Complex GUI Architecture Discussion?
XNuke asks: "I have been searching for intelligent discussion (on dead trees or otherwise) of the issues involved in designing very complex GUIs. Things on the level of TecPlot, AutoCad, 3DS, etc, where there may be very many different views of the same data and there are many degrees of freedom for the user. I am not interested in 'where to put the buttons', but rather the nuts and bolts of making the 'Well Designed UI' work. I guess I am looking for a sort of 'Design Patterns applied to a big deskptop application' sort of discussion. It is no problem to find discussions of Model-View-Controller concepts at the component level, but at the application level there seems to be nothing. Too often the architectural level discussions encompass non-interactive, server side design issues and not the extremely chaotic problems a client side application with many degrees of freedom has. Short of wading through megabytes of source code for KWord et. al., does anyone know of any digested information? There is obviously no 'One Solution' to this, but there must be something out there."
I'm amazed sometimes on how easily a GUI is considered trivial or non-critical.
For redundancy or performance reasons you want to have the same business rules executed on the GUI as well as verified on the server. The work required to set a trigger on the database is not the same for representing that on the GUI to the user. The amount of detail that goes on interactively with the user could hardly be managed directly by a server.
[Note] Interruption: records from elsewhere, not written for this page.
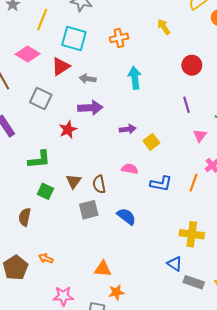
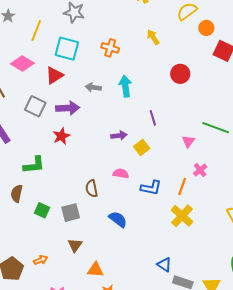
orange cross: (119, 38) -> (110, 48), turned 30
gray arrow: (88, 79) -> (93, 87), moved
purple line: (186, 105) -> (153, 118), moved
purple arrow: (90, 108) -> (68, 108), moved
brown triangle: (74, 181) -> (75, 245), moved
green square: (45, 191) -> (42, 210), moved
gray square: (89, 210) -> (71, 213), moved
brown semicircle: (25, 217) -> (17, 194), moved
yellow cross: (192, 234) -> (182, 216), moved, turned 35
orange arrow: (46, 258) -> (41, 260), turned 136

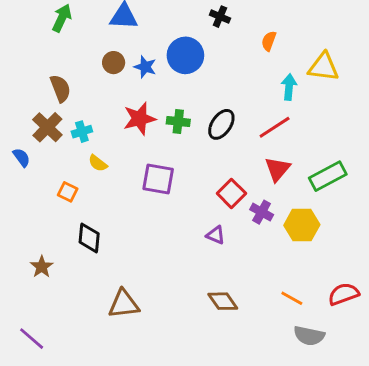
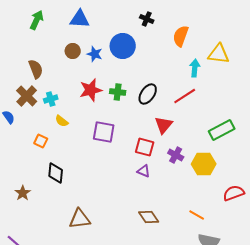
orange semicircle: (269, 41) -> (181, 36), size x1.5
red triangle: (277, 169) -> (164, 125), moved
red square: (231, 193) -> (145, 147), moved, turned -30
red semicircle: (344, 294) -> (234, 193), moved

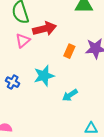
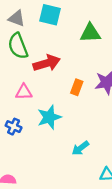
pink triangle: (23, 41) -> (24, 92), moved, turned 42
cyan arrow: (70, 95) -> (80, 148), moved

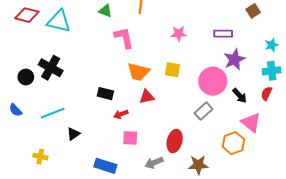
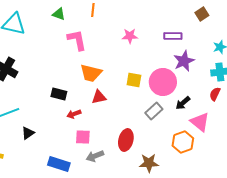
yellow square: (173, 70) -> (134, 80), moved
black arrow: (240, 96) -> (183, 103), moved, turned 91
gray arrow: (154, 163) -> (95, 156), moved

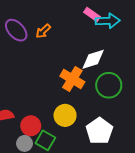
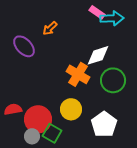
purple ellipse: (16, 30) -> (24, 46), moved
red circle: (31, 126) -> (38, 119), size x1.4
Because of these I agree that more patterns besides the model-view-controler are needed.
Currently I am on a project where a 'web' form takes 20 days to build but the store procedures that manage the data take 2 or 3 days.
it must be something that we ate.
Whenever you are visually representing data, and providing a means by which to manipulate the representation, consistency is paramount. If you have three object types: A, B, C that are represented in the same visual space, an action on A should have an equivalent effect if taken on B or C.
This was the primary concern we had when I was working on Vegas Video. At first, we treated audio and video differently, thinking that different media types would require different interfaces, but we quickly realized that most actions for one media type had a corresponding action for the other (i.e. Fade out). When a coherent interface element did not exist, we extended the user interface for the given media type. We never allowed an interface element to exhibit different behaviors for different media types.
Of course, Vegas Video is not the end-all of user interfaces, but I learned a lot about simplicity and consistence in interface design.
It's the difference between a complex application and a powerful one.
Just been through all of the current posts, and no-one mentions H-MVC - hierarchical MVC. There's an article on it here. It's an interesting adaptation of MVC for complex guis, and can go right through the UI/client from the base to the smallest, tip-most configuration dialog.